False logic, a term coined by my friend and master copywriter Michael Masterson, is copy that manipulates existing facts through skillful writing but does not lie about or misrepresent those facts. The aim is to help readers reach conclusions that those facts, presented without the twists of the copywriter’s pen, might not otherwise support.

A Harry & David catalog says of its pears, “Not one person in 1,000 has ever tasted them.” The statistic, as presented by the catalog writer, makes the product sound rare and exclusive – and that’s how the average reader interprets it, just as the copywriter intended.

But a logician analyzing that statement might say it simply indicates that the pears are not very popular – almost no one buys them.

It’s possible to argue that some false logic borders on deception, but the marketer has to make that call for himself.

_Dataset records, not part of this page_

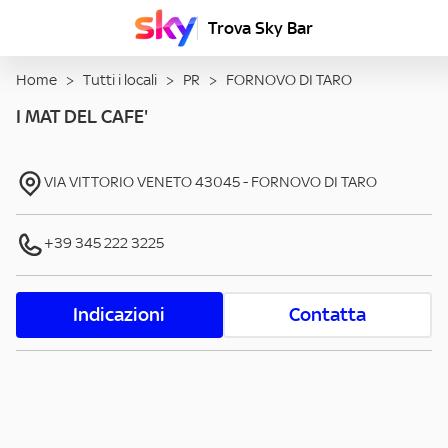
Trova Sky Bar
Home
>
Tutti i locali
>
PR
>
FORNOVO DI TARO
I MAT DEL CAFE'
VIA VITTORIO VENETO
43045
-
FORNOVO DI TARO
+39 345 222 3225
Indicazioni
Contatta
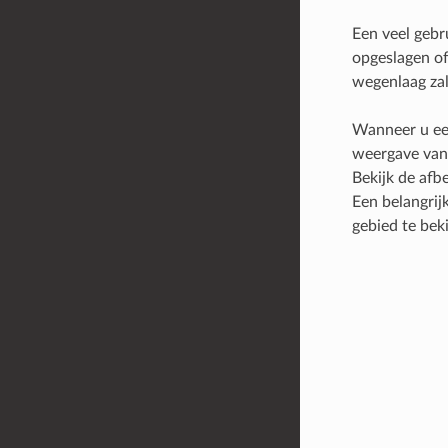
Een veel gebr
opgeslagen of
wegenlaag zal
Wanneer u een
weergave van 
Bekijk de afb
Een belangrij
gebied te bek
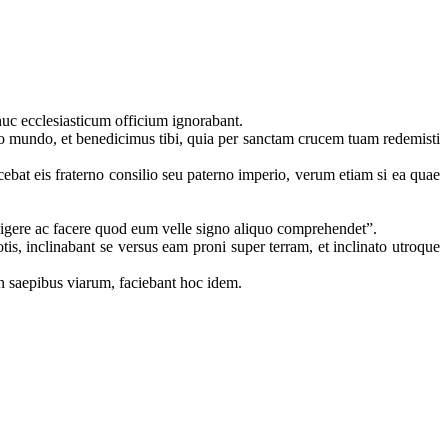
dhuc ecclesiasticum officium ignorabant.
rso mundo, et benedicimus tibi, quia per sanctam crucem tuam redemisti
ebat eis fraterno consilio seu paterno imperio, verum etiam si ea quae
lligere ac facere quod eum velle signo aliquo comprehendet”.
s, inclinabant se versus eam proni super terram, et inclinato utroque
in saepibus viarum, faciebant hoc idem.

A metals broker advertised “95 percent of orders shipped from stock” to indicate ready availability. But he ran his business out of an office and had no warehouse. How could he claim he shipped from stock?

“We do ship 95 percent of orders from stock,” the marketer explains. “But not from our stock – from the metal supplier’s stock. We are just a broker. But we do not advertise that, since being a broker is perceived as a negative.”

A promotion selling a stock market newsletter to consumers compares the $99 subscription price with the $2,000 the editor would charge if he were managing your money for you, based on a 2 percent fee and a minimum investment of $100,000.

The reader thinks he is getting Mr. Editor to give him $2,000 worth of money management services for $99 and glosses over the fact that the newsletter is not the same as a managed account.

A similar example is the promotion done by my friend Don Hauptman for American Speaker, a loose-leaf service for executives on how to give good speeches.

In his promotion, he notes that this product can help you with your speeches all year long (it has periodic supplements) vs. the $5,000 it costs to have a professional speechwriter write just one speech. But of course, American Speaker is not actually writing your speech for you.

There is an ongoing debate of whether people buy for emotional or logical reasons, but most successful marketers know that the former is more dominant as a buying motive. It is commonly said, “People buy based on emotion, then rationalize the purchase decision with logic.”

Because they have made the buying decision based on feelings and ingrained beliefs, they are in essence looking for justification and support for what they already want to do.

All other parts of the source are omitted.